Provided material ->
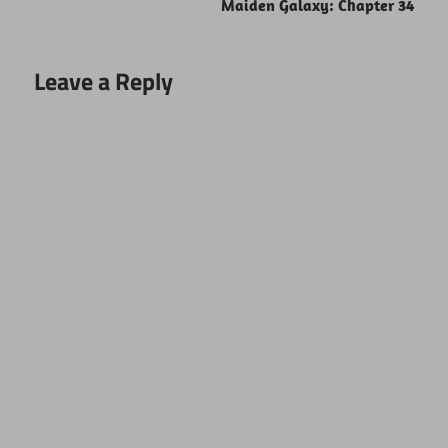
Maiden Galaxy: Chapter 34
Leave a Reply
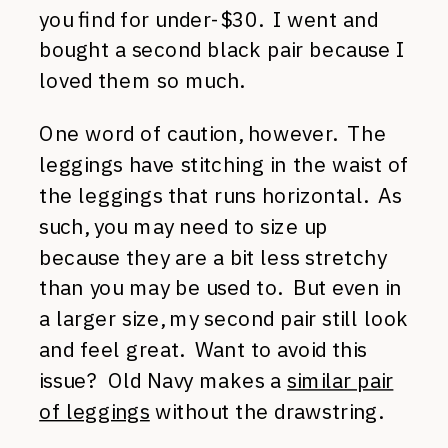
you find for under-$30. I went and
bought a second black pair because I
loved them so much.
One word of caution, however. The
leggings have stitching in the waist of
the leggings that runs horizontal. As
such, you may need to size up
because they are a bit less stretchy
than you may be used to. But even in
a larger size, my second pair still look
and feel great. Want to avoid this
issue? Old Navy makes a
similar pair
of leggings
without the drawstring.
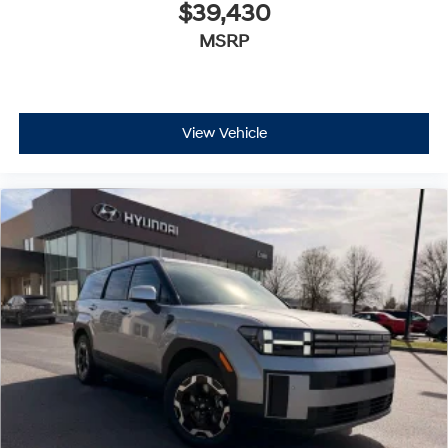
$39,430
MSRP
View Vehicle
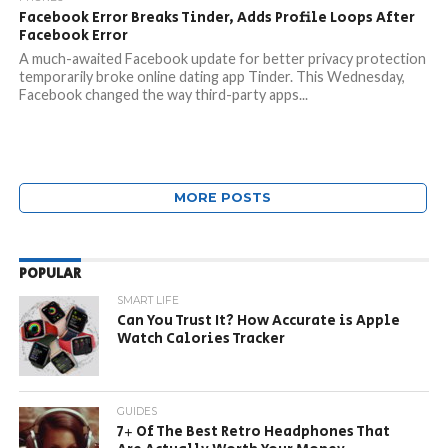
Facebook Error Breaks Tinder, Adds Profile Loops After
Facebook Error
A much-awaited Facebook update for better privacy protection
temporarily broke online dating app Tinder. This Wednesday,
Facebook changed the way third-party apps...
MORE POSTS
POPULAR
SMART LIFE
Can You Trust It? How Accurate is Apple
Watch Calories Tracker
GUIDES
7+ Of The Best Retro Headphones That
...
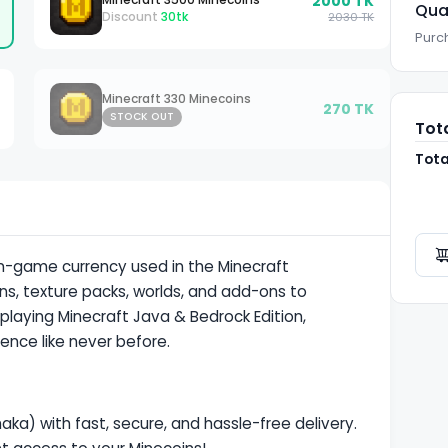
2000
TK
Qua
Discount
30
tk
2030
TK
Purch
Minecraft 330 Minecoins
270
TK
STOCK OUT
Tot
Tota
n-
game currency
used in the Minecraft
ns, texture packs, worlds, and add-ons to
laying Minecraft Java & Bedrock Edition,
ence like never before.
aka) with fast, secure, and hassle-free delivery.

What you will do -> Make a copy of each line in the records that has the word "second".

Response box ->
bought a second black pair because I
a larger size, my second pair still look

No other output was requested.